“Em que você se inspira para criar suas narrativas?”
Essa é a pergunta que mais tenho ouvido de leitores do meu romance “O Segredo da Boneca Russa”.
“Sinceramente, não sei”, respondo, diante do semblante desapontado do interlocutor.
Entendo que é natural querer saber de onde vem a inspiração dos escritores. Eu também tenho essa curiosidade. Mas tudo o que posso dizer é que as minhas “inspirações” não têm fórmula pronta. Um simples passeio de bike pode transformar tudo.
Lembro que, em 2014, eu estava em Paris iniciando a criação da personagem-narradora, Joëlle, e saía diariamente no final da tarde – de bike ou a pé – para dar uma relaxada.
Em uma dessas escapadas, cheguei ao Jardin du Luxembourg e não quis devolver a bike na estação velib que fica bem ao lado. Então, tive que caminhar empurrando a bicicleta, já que não é permitido pedalar dentro no parque.
Foi exatamente esse detalhe que me permitiu observar melhor uma das mais espetaculares esculturas do local. Eu já estava cansada e resolvi sentar em uma das cadeiras que circundam a Fonte Médici. Encostei a bike na grade da fonte e, nesse momento, aproximou-se um jovem casal. Eles ficaram abraçados em silêncio admirando a bela obra.
A visão dos dois apaixonados diante de Acis e Galatea inspirou-me a criar André, o namorado que Joëlle deixou em Paris quando partiu com a mãe para o Brasil. “Caminhamos de mãos dadas até a Fonte Médici, um lugar que eu considerava mágico. (pág. 92)
De outra vez, eu caminhava pela rue Fleurus quando reparei em um grupinho animado de turistas fotografando em frente a um prédio.

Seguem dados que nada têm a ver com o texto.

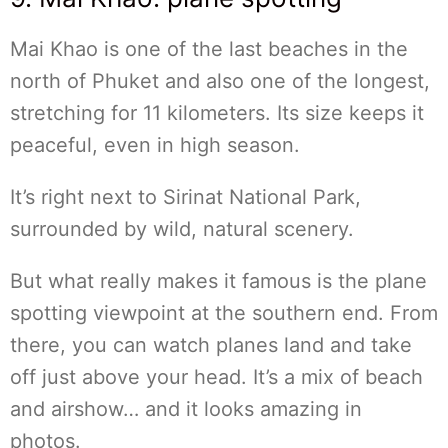
Mai Khao is one of the last beaches in the
north of Phuket and also one of the longest,
stretching for 11 kilometers. Its size keeps it
peaceful, even in high season.
It’s right next to Sirinat National Park,
surrounded by wild, natural scenery.
But what really makes it famous is the plane
spotting viewpoint at the southern end. From
there, you can watch planes land and take
off just above your head. It’s a mix of beach
and airshow… and it looks amazing in
photos.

Diminuí o passo para observá-los discretamente. Falavam em inglês e apontavam para uma placa na fachada. Quando eles se afastaram, pude ler que ali havia morado Gertrude Stein. Resolvi incluir o fato no trajeto diário da sonhadora Joëlle. (pág. 141)
Enfim, caminhando ou pedalando, a tal “inspiração” me chega da forma mais inesperada. Penso que tem mais a ver com intuição, sensibilidade, de enxergar a complexidade da vida em situações aparentemente banais. É isso.